TRY IT: Find the line with "Return results in". Repeat it and each line after it, exactly, down to the end of the records below.

INPUT MATERIAL Block Start

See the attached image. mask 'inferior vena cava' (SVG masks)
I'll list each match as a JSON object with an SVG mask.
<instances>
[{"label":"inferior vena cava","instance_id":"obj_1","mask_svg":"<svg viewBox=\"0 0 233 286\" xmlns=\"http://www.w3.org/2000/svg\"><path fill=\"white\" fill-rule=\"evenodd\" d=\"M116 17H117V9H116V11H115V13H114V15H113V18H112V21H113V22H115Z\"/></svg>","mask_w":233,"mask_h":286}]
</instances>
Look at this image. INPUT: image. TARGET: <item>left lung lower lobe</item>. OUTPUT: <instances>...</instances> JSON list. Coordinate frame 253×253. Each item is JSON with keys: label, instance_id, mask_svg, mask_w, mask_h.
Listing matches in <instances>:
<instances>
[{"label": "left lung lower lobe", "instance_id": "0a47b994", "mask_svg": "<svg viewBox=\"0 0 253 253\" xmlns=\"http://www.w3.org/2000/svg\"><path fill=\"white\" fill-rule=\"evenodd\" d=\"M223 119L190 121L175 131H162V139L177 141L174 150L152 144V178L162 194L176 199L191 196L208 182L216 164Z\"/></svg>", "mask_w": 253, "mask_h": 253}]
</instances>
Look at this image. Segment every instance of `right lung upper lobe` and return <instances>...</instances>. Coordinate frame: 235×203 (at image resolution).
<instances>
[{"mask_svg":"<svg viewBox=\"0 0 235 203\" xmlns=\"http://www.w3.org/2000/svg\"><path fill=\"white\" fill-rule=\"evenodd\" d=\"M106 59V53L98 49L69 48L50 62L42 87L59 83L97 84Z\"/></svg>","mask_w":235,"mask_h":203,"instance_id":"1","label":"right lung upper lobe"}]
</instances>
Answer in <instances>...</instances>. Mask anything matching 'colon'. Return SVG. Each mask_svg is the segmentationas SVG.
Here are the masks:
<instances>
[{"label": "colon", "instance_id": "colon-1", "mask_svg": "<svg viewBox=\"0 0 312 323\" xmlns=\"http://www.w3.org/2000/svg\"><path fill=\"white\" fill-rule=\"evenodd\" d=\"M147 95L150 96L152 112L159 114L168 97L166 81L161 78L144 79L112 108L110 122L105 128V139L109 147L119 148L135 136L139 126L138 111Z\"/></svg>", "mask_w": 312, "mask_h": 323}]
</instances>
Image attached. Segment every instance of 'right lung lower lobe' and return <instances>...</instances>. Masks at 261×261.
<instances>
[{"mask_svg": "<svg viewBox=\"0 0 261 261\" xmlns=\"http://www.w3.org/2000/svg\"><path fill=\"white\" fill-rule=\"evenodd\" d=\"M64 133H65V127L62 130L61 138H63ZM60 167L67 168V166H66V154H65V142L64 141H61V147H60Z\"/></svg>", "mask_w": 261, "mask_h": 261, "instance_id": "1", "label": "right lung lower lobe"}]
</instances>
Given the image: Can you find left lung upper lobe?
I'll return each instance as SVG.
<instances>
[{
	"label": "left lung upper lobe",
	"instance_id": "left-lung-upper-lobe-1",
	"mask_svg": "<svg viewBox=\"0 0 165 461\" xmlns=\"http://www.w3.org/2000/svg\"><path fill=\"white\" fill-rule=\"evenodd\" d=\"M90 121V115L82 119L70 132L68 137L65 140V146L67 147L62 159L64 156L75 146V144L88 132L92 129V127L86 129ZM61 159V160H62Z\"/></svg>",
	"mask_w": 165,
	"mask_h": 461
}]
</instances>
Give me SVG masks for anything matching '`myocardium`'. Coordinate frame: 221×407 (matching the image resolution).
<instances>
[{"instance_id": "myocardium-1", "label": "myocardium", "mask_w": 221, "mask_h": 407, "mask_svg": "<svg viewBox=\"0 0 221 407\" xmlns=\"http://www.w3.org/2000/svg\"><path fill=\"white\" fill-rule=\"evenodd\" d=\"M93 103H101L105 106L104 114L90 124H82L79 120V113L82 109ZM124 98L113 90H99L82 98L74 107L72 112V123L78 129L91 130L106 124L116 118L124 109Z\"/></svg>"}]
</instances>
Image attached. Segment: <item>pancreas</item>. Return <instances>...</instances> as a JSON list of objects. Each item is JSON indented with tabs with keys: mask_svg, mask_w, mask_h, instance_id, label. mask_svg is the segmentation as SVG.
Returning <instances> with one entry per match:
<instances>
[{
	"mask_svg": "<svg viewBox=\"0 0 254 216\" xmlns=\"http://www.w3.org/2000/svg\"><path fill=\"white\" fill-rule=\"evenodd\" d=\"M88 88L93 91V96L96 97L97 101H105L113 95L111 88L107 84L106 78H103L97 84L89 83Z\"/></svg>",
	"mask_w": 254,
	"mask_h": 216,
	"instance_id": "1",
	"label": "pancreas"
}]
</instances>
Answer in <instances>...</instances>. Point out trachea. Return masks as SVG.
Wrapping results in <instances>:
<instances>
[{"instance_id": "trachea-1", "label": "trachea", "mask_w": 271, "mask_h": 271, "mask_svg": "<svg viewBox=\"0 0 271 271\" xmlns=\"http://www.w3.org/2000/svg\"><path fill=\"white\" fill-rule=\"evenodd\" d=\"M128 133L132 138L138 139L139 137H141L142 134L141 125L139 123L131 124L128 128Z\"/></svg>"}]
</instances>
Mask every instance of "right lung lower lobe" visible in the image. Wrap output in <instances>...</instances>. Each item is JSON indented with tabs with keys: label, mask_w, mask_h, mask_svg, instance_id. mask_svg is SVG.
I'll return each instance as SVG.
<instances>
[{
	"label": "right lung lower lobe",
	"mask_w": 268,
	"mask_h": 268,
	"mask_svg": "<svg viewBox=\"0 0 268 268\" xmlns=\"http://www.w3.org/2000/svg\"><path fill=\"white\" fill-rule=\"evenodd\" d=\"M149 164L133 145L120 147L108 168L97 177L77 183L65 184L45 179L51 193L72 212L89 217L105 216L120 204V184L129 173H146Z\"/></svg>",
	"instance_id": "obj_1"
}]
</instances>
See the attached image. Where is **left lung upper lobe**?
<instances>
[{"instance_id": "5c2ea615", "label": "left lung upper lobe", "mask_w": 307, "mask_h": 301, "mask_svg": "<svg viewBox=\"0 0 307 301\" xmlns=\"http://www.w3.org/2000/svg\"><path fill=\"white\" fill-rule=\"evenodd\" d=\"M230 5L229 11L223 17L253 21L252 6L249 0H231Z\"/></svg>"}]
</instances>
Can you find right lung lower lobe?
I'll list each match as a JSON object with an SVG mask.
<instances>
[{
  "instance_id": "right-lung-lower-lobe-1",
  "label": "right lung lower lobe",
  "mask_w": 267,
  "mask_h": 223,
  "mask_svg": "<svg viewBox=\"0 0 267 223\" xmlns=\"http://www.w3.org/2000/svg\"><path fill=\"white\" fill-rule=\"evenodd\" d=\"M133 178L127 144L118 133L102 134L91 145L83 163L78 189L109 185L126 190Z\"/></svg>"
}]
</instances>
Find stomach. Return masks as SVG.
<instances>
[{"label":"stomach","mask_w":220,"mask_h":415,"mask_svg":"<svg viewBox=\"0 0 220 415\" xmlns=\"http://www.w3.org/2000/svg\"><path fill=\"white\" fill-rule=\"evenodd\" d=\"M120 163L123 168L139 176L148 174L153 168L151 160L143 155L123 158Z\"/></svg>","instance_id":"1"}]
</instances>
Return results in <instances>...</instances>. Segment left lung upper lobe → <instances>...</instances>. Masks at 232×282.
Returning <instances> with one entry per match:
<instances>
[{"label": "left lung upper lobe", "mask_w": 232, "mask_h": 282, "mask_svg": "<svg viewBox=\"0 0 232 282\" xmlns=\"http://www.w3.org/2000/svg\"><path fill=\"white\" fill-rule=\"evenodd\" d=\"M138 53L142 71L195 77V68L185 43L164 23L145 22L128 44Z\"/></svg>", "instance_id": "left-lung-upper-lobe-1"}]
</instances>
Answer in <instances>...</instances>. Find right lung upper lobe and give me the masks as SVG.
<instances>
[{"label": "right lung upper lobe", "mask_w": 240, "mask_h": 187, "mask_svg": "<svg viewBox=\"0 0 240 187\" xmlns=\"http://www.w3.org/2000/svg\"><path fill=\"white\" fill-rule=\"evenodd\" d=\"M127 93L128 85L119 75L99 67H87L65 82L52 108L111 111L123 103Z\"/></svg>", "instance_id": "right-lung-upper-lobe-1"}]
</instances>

INPUT MATERIAL Block End

PROBLEM SOLUTION:
Return results in <instances>...</instances>. Segment left lung upper lobe → <instances>...</instances>. Masks at 232×282.
Returning <instances> with one entry per match:
<instances>
[{"label": "left lung upper lobe", "mask_w": 232, "mask_h": 282, "mask_svg": "<svg viewBox=\"0 0 232 282\" xmlns=\"http://www.w3.org/2000/svg\"><path fill=\"white\" fill-rule=\"evenodd\" d=\"M138 53L142 71L195 77V68L185 43L164 23L145 22L128 44Z\"/></svg>", "instance_id": "left-lung-upper-lobe-1"}]
</instances>
Answer in <instances>...</instances>. Find right lung upper lobe and give me the masks as SVG.
<instances>
[{"label": "right lung upper lobe", "mask_w": 240, "mask_h": 187, "mask_svg": "<svg viewBox=\"0 0 240 187\" xmlns=\"http://www.w3.org/2000/svg\"><path fill=\"white\" fill-rule=\"evenodd\" d=\"M127 93L128 85L119 75L99 67H87L65 82L52 108L111 111L123 103Z\"/></svg>", "instance_id": "right-lung-upper-lobe-1"}]
</instances>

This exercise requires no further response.